If you insist, the most they will promise, and that not willingly, is to provide you with a knife and fork and a tablecloth for a pyramid of courses sent hot from one of the very fine adjacent restaurants for 1 mark or 1 mark 20 pf. Supper in Germany is the easiest meal in the day to provide, as you buy the substantial part of it at a Delikatessenhandlung, and find that even a German landlady will condescend to get you rolls and butter and beer. This sounds like the Simple Life, to be sure; but if you are in German lodgings for any length of time you probably desire for one reason or the other to lead it. The plan of having your dinner sent piping hot from a restaurant in nice clean white dishes rather like monster soufflé dishes is not a bad one if the restaurant keeps faith with you. It is rather amusing to begin at the top with soup and work through the various surprises and temptations of the pyramid till you get to Biskuit-Pudding mit Vanille Sauce at the bottom. But in nine cases out of ten the restaurant fails you, sends uneatable food, is absurdly unpunctual or says plainly it can't be bothered. Then you have to wander about and out of doors for your food in all weathers and all states of health. This is amusing for a time, but not in the long run. It is astonishing how tired you can get of the "very fine" restaurants within reach, of their waitresses, their furniture, their menus, and their daily guests. At least, this is so in a small town where the best restaurant is not "very fine," although both food and service will be better than in an English town of the same size. If you are in Berlin and can go to the good restaurants, there you will be in danger of becoming a gourmet and losing your natural affection for cold mutton.

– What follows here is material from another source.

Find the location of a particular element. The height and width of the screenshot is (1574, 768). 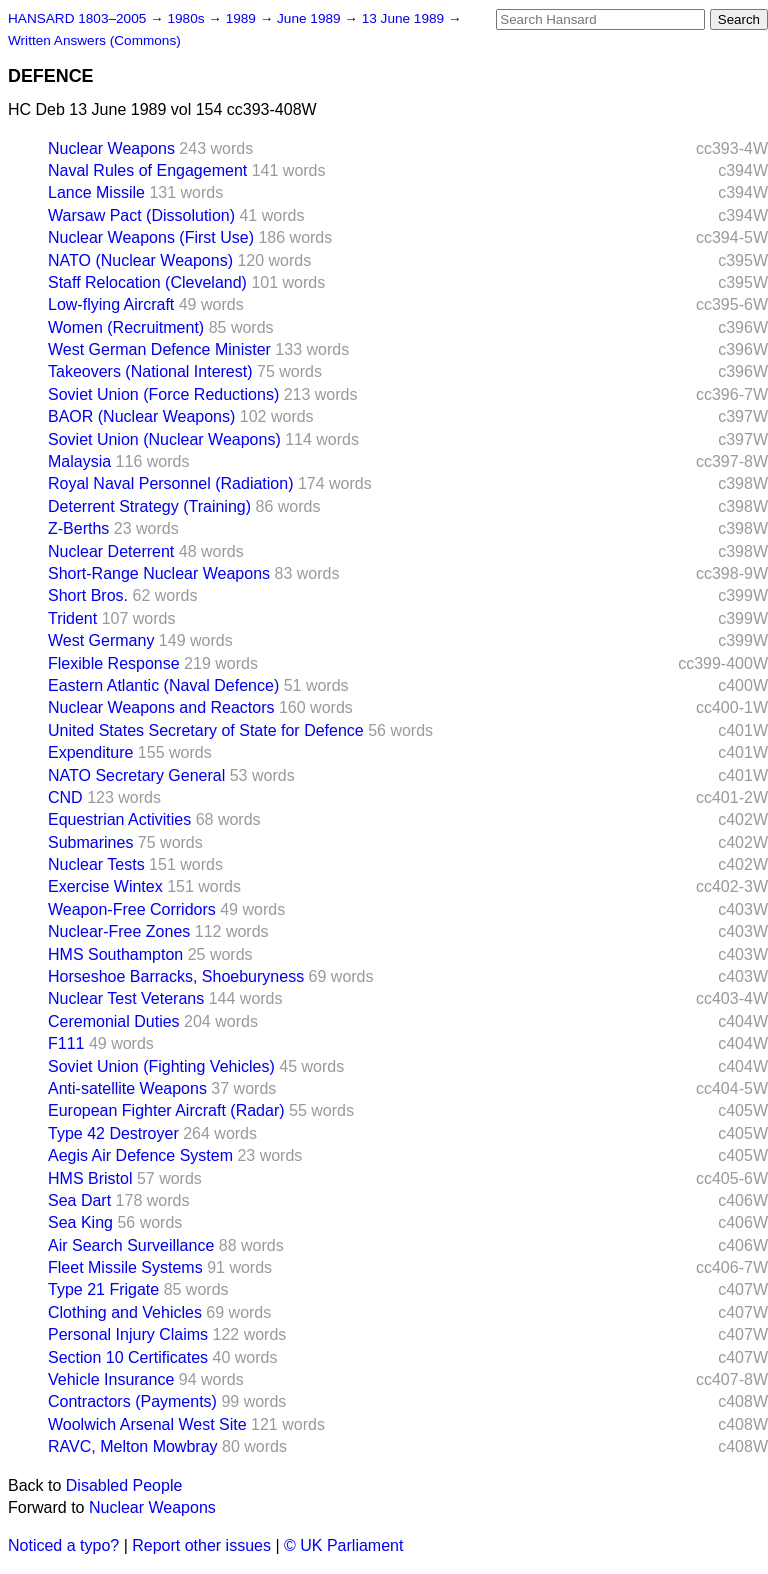

Noticed a typo? is located at coordinates (63, 1545).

In a university or a big commercial town it is easy to get rooms for less than we pay in England; but in a small Residenz I have found it difficult. There were rooms to let, but no one wanted us, because we were not officers with soldier servants to wait on us; nor did we want to engage rooms as the officers did for at least six months. In fact, we found ourselves as unpopular as ladies are in a London suburb where all the lodging-house keepers want "gentlemen in the city" who are away all day and give no trouble. At last, after searching through every likely street in the town, we found a dentist with exuberant manners, who said he would overlook our shortcomings, and allow us to inhabit his rooms at a high price on condition we gave no trouble. We said we never gave trouble anywhere, and left both hotels and lodging-houses with an excellent character, so the bargain was concluded. I saw that his wife was not a party to it, but he overruled her, and as he was a big red-faced noisy man, and she was a small rat of a woman, I thought he would continue to do so. One is always making these stupid elementary mistakes about one's fellow-creatures. But a little later in the day I had occasion to call at the rooms to complete some arrangement about luggage, and then the wife received me alone. I asked her if she could put a small table into a room that only had a big one. I forget why I wanted it.

"Table!" she said rudely. "What can you want another table for? Isn't that one enough?"

"I should like another," I said,—"any little one would do."